Despite a sharp decrease in electricity price differential from 70 percent in 2007, national residential tariffs in 2012 were still on average 25 percent higher than in South Africa. A similar picture emerges when we look at tariff levels amongst industrialized developed nations. Namibia’s average industrial tariff level is, amongst others, significantly above that of the European Union, Norway and the United States,” noted the trade minister.

Schlettwein continued that it is his ministry’s observation that most of the other enablers move on similar trajectories increasing the risk of spiralling Namibia’s utility costs out of competitive ranges.

Competitiveness Rankings

Competitiveness is broadly defined by the World Economic Forum as the set of institutions, policies and factors that determine the level of productivity of a country. Competitiveness has become an increasingly important benchmark in assessing and comparing relative economic performance of nations around the world. As a result a number of international competitiveness rankings have emerged, including the Ease of Doing Business by the World Bank Group, Global Competitiveness Report by the World Economic Forum, Ibrahim Index of African Governance as well as the Namibian Business and Investment Climate Survey.
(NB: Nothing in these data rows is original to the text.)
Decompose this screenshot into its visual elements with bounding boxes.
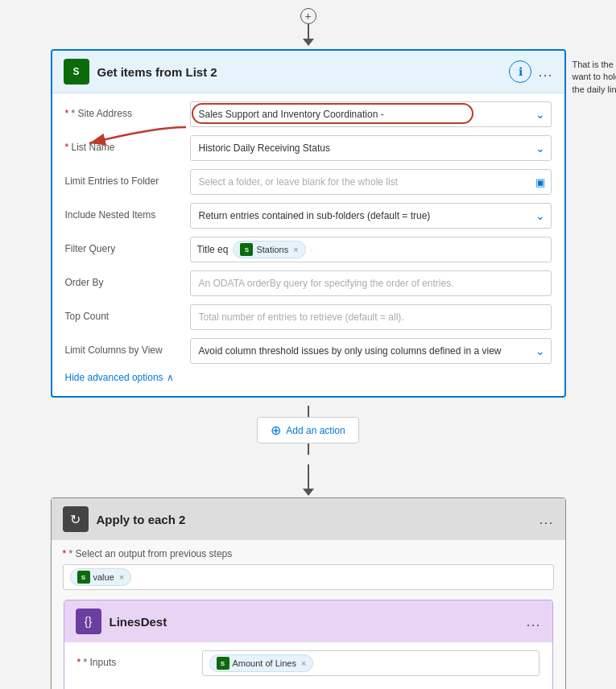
filter-query-field[interactable]: Title eq S Stations × · [190, 237, 552, 262]
more-options-button[interactable]: ... [538, 64, 552, 80]
card-body: * * Site Address Sales Support and Inven… [52, 93, 564, 396]
chip-sp-icon: S [240, 243, 253, 256]
amount-lines-chip[interactable]: S Amount of Lines × [209, 654, 314, 672]
add-step-top-button[interactable]: + [300, 8, 316, 24]
site-address-inner: Sales Support and Inventory Coordination… [190, 101, 552, 127]
top-count-row: Top Count Total number of entries to ret… [65, 304, 552, 330]
lines-dest-header: {} LinesDest ... [64, 600, 552, 642]
list-name-input-wrapper: Historic Daily Receiving Status ⌄ [190, 135, 552, 161]
list-name-label: * List Name [65, 135, 182, 153]
connector-line [308, 24, 309, 39]
list-name-field[interactable]: Historic Daily Receiving Status [190, 135, 552, 161]
filter-stations-chip[interactable]: S Stations × [233, 241, 305, 258]
add-action-area: ⊕ Add an action [51, 406, 566, 455]
loop-title: Apply to each 2 [97, 513, 531, 526]
annotation-callout: That is the second list I want to hold a… [573, 59, 617, 96]
include-nested-label: Include Nested Items [65, 203, 182, 221]
include-nested-row: Include Nested Items Return entries cont… [65, 203, 552, 229]
folder-icon: ▣ [535, 176, 545, 188]
middle-connector [303, 464, 314, 496]
order-by-label: Order By [65, 270, 182, 288]
top-count-label: Top Count [65, 304, 182, 322]
inputs-field-wrapper: S Amount of Lines × [202, 650, 540, 676]
limit-columns-row: Limit Columns by View Avoid column thres… [65, 338, 552, 364]
include-nested-input-wrapper: Return entries contained in sub-folders … [190, 203, 552, 229]
limit-entries-field[interactable]: Select a folder, or leave blank for the … [190, 169, 552, 195]
order-by-input-wrapper: An ODATA orderBy query for specifying th… [190, 270, 552, 296]
filter-query-label: Filter Query [65, 237, 182, 254]
chevron-up-icon: ∧ [167, 372, 174, 383]
site-address-label: * * Site Address [65, 101, 182, 119]
header-icons: ℹ ... [509, 60, 552, 83]
lines-dest-icon: {} [76, 609, 101, 634]
info-button[interactable]: ℹ [509, 60, 531, 83]
include-nested-field[interactable]: Return entries contained in sub-folders … [190, 203, 552, 229]
loop-body: * * Select an output from previous steps… [52, 540, 565, 689]
loop-icon: ↻ [63, 506, 89, 532]
hide-advanced-button[interactable]: Hide advanced options ∧ [65, 372, 552, 383]
filter-query-input-wrapper: Title eq S Stations × · [190, 237, 552, 262]
limit-entries-row: Limit Entries to Folder Select a folder,… [65, 169, 552, 195]
list-name-inner: Historic Daily Receiving Status ⌄ [190, 135, 552, 161]
top-count-field[interactable]: Total number of entries to retrieve (def… [190, 304, 552, 330]
top-connector: + [300, 8, 316, 46]
loop-select-label: * * Select an output from previous steps [63, 548, 554, 559]
site-address-input-wrapper: Sales Support and Inventory Coordination… [190, 101, 552, 127]
inputs-label: * * Inputs [77, 650, 194, 668]
loop-dots-icon: ... [539, 511, 553, 527]
arrow-down-icon [303, 39, 314, 46]
inputs-row: * * Inputs S Amount of Lines × [77, 650, 540, 676]
plus-icon: + [304, 10, 311, 23]
order-by-row: Order By An ODATA orderBy query for spec… [65, 270, 552, 296]
lines-dest-title: LinesDest [110, 615, 519, 629]
lines-dest-card: {} LinesDest ... * * Inputs [64, 600, 553, 689]
limit-columns-input-wrapper: Avoid column threshold issues by only us… [190, 338, 552, 364]
lines-dest-body: * * Inputs S Amount of Lines × [64, 642, 552, 689]
value-chip-close-icon[interactable]: × [119, 572, 124, 582]
site-address-field[interactable]: Sales Support and Inventory Coordination… [190, 101, 552, 127]
site-address-row: * * Site Address Sales Support and Inven… [65, 101, 552, 127]
value-chip[interactable]: S value × [70, 568, 132, 586]
inputs-chip-row[interactable]: S Amount of Lines × [202, 650, 540, 676]
lines-dest-container: {} LinesDest ... * * Inputs [63, 600, 554, 689]
chip-close-icon[interactable]: × [293, 245, 298, 254]
arrow-down-2-icon [303, 489, 314, 496]
limit-columns-inner: Avoid column threshold issues by only us… [190, 338, 552, 364]
limit-columns-label: Limit Columns by View [65, 338, 182, 356]
top-count-input-wrapper: Total number of entries to retrieve (def… [190, 304, 552, 330]
order-by-field[interactable]: An ODATA orderBy query for specifying th… [190, 270, 552, 296]
loop-card-header: ↻ Apply to each 2 ... [52, 498, 565, 540]
lines-dest-dots-icon: ... [526, 613, 540, 629]
dots-icon: ... [538, 64, 552, 80]
limit-entries-input-wrapper: Select a folder, or leave blank for the … [190, 169, 552, 195]
get-items-card: That is the second list I want to hold a… [51, 49, 566, 398]
card-header: S Get items from List 2 ℹ ... [52, 51, 564, 93]
connector-line-3 [308, 444, 309, 455]
limit-columns-field[interactable]: Avoid column threshold issues by only us… [190, 338, 552, 364]
loop-value-row[interactable]: S value × [63, 564, 554, 590]
main-canvas: + That is the second list I want to hold… [0, 0, 616, 689]
value-sp-icon: S [77, 571, 90, 584]
connector-line-2 [308, 406, 309, 417]
lines-dest-more-button[interactable]: ... [526, 613, 540, 630]
apply-each-card: ↻ Apply to each 2 ... * * Select an outp… [51, 497, 566, 689]
include-nested-inner: Return entries contained in sub-folders … [190, 203, 552, 229]
amount-chip-close-icon[interactable]: × [301, 658, 306, 668]
list-name-row: * List Name Historic Daily Receiving Sta… [65, 135, 552, 161]
card-title: Get items from List 2 [97, 65, 502, 79]
amount-sp-icon: S [217, 657, 229, 670]
add-action-icon: ⊕ [271, 423, 281, 438]
info-icon: ℹ [519, 65, 523, 78]
connector-line-long [308, 464, 309, 489]
sharepoint-icon: S [64, 59, 89, 85]
limit-entries-inner: Select a folder, or leave blank for the … [190, 169, 552, 195]
filter-query-row: Filter Query Title eq S Stations × · [65, 237, 552, 262]
add-action-button[interactable]: ⊕ Add an action [257, 417, 358, 444]
limit-entries-label: Limit Entries to Folder [65, 169, 182, 187]
loop-more-options-button[interactable]: ... [539, 511, 553, 528]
Namibia’s Global Competitiveness Index by the World Economic Forum 2014-2015 improved by two points compared to the previous year, rising to 88th position out of 144 nations. The country also came 88th out of 189 countries in the World Bank Group’s Ease of Doing Business 2015, falling 8 places compared to last year’s 80th position.

“I would like to note here that one of the explanations given by the World Bank to our ranking this year was the introduction of the new training levy imposed on employers with an annual payroll of at least N$1 million at a rate of 1 per cent of their total annual payroll, payable to the Namibian Training Authority. The levy is meant to strengthen vocational education and training in Namibia as had been previously recommended by the World Bank itself as part of the

Education and Training Sector Improvement Programme (ETSIP),” said Schlettwein.

In the Global Competitiveness Index 2014-15, Namibia fared fifth amongst Sub-Saharan African nations, behind only Mauritius, South Africa, Rwanda and Botswana.

Meanwhile in World Bank’s Doing Business, Namibia came seventh this year amongst Sub-Saharan African countries and in the Ibrahim Index of African Governance in 2014, Namibia ranked sixth out of 54 African nations, being recognized particularly for good performance in Participation and Human Rights Safety and Rule of Law, and Overall Governance.